Looks as if the flood the zone coverage of the gay marriage debate has subsided. (Can it be a debate when only one side is covered in the press? Remember, so long ago, when it was about civil unions?)

Whilst discussing the issue with family, batting it back and forth between the squirrels whom run on the wheel in my head, and just plain wishing it would go away, my wife and son were playing Rescue Heroes. Somehow the game evolved into the Rescue Heroes getting married. It began with Billy Blazes marrying Wendy Waters and Jack Hammer marrying Ariel Flyer.

What came next was Jake Justice marrying Bob Buoy. The first reaction my wife had, and I had when the story was related to me, is to say, “No, Matthew, boys don’t marry boys. They marry girls.” Instead, what we did is what we do with many of the utterances from his mouth that we find un-reinforcable. We chose to ignore it. (Never mind the sounds from other body parts.)

But it did open a line of thinking. If we do tell him that marriage is between a boy and a girl, does he repeat that in school only to be told otherwise by another authority figure, his teacher? Would a teacher tell him otherwise? Should a teacher tell him otherwise?

And this leads me to contemplate whether it is plausible that a teacher would be forced to do so. After all, if the courts of the land legislate, I mean, rule that same-sex marriages are equal to opposite sex ones, then what will stop the same sex marriage activists from using that ruling to determine the behavior and curriculum of the entity receiving government dollars (or in other words, our taxes)? After all, this is the strategy being pursued against the Boy Scouts of America by the gay activists after the courts ruled BSA could refuse to allow gay scoutmasters.

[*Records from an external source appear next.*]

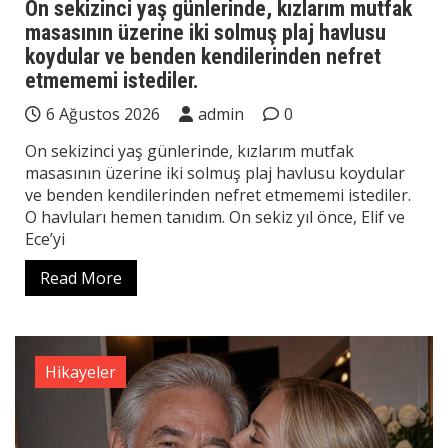
On sekizinci yaş günlerinde, kızlarım mutfak
masasının üzerine iki solmuş plaj havlusu
koydular ve benden kendilerinden nefret
etmememi istediler.
6 Ağustos 2026
admin
0
On sekizinci yaş günlerinde, kızlarım mutfak
masasının üzerine iki solmuş plaj havlusu koydular
ve benden kendilerinden nefret etmememi istediler.
O havluları hemen tanıdım. On sekiz yıl önce, Elif ve
Ece’yi
Read More
Hikayeler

And if my son attends a school that receives tax dollars, wouldn’t the teacher have to enforce the equality of the marriages as a result of the court ruling(s) and tell him that boys can marry boys?

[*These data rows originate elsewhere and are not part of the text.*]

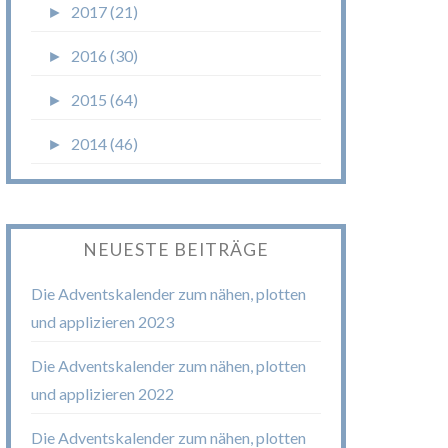
►
2017 (21)
►
2016 (30)
►
2015 (64)
►
2014 (46)
NEUESTE BEITRÄGE
Die Adventskalender zum nähen, plotten
und applizieren 2023
Die Adventskalender zum nähen, plotten
und applizieren 2022
Die Adventskalender zum nähen, plotten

Which brings me back to telling my son that marriage is between a boy and a girl (or a mommy and daddy). For simplicity sake and for sheer numbers sake (the percent of married couples who are of opposite sexes greatly out numbers those of the same sex), it is what I will tell him.

My worry is for my child to be told otherwise by different figures in authority (agents of the State?) and to be singled out for expressing this view. But what do I do, allow the same-sex activists and their subsequent proponents in the courtroom to stifle my parenting?

Or maybe, I’ll just treat the whole episode as one of child’s play.